Skeletal muscle comprises fast-twitch (white) fibers that fatigue quickly and slow-twitch (red) fibers that are more resistant to fatigue. The protein α-aktinin-3, which is found only in fast-twitch fibers, is absent in almost 20 percent of people – almost 1.5 billion individuals – due to a mutation in the gene that codes for it. In evolutionary terms, the presence of the mutated gene increased when humans migrated from Africa to the colder climates of central and northern Europe.
“This suggests that people lacking α-aktinin-3 are better at keeping warm and, energy-wise, at enduring a tougher climate, but there hasn’t been any direct experimental evidence for this before,” says Håkan Westerblad, professor of cellular muscle physiology at the Department of Physiology and Pharmacology, Karolinska Institutet. “We can now show that the loss of this protein gives a greater resilience to cold and we’ve also found a possible mechanism for this.”
For the study, 42 healthy men between the ages of 18 and 40 were asked to sit in cold water (14 °C) until their body temperature had dropped to 35.5 °C. During cold water immersion, researchers measured muscle electrical activity with electromyography (EMG) and took muscle biopsies to study the protein content and fiber-type composition.
The results showed that the skeletal muscle of people lacking α-aktinin-3 contains a larger proportion of slow-twitch fibers. On cooling, these individuals were able to maintain their body temperature in a more energy-efficient way. Rather than activating fast-twitch fibers, which results in overt shivering, they increased the activation of slow-twitch fibers that produce heat by increasing baseline contraction (tonus).
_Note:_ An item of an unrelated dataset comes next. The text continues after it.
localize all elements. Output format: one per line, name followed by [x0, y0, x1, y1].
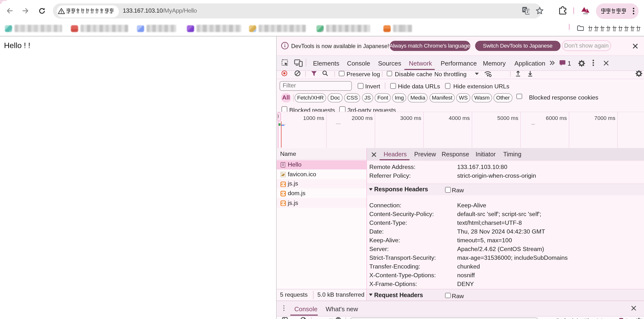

“The mutation probably gave an evolutionary advantage during the migration to a colder climate, but in today’s modern society this energy-saving ability might instead increase the risk of diseases of affluence, which is something we now want to turn our attention to,” says Professor Westerblad.
Another interesting question is how the lack of α-aktinin-3 affects the body’s response to physical exercise.
“People who lack α-aktinin-3 rarely succeed in sports requiring strength and explosiveness, while a tendency towards greater capacity has been observed in these people in endurance sports,” he explains.
One limitation of the study is that it is harder to study mechanisms in human studies at the same level of detail as in animal and cell experiments. The physiological mechanism presented has not been verified with experiments at, for example, the molecular level.
Reference: “Loss of α-actinin-3 during human evolution provides superior cold resilience and muscle heat generation” by Victoria L. Wyckelsma, Tomas Venckunas, Peter J. Houweling, Maja Schlittler, Volker M Lauschke, Chrystal F. Tiong, Harrison D. Wood, Niklas Ivarsson, Henrikas Paulauskas, Nerijus Eimantas, Daniel C. Andersson, Kathryn N. North, Marius Brazaitis, Håkan Westerblad, 17 February 2021, American Journal of Human Genetics.
The study was a collaboration with research groups at the Lithuanian Sports University in Kaunas, Lithuania, and the University of Melbourne in Australia. It was supported by grants from the Swedish Research Council, the Swedish National Centre for Research in Sports, the Research Council of Lithuania, the Swedish Society for Medical Research, the Jeansson Foundations, the Swedish Heart and Lung Foundation and Australia’s National Health and Medical Research Council. Co-author Volker Lauschke is the founding CEO and shareholder of HepaPredict AB and has been a consultant for EnginZyme AB.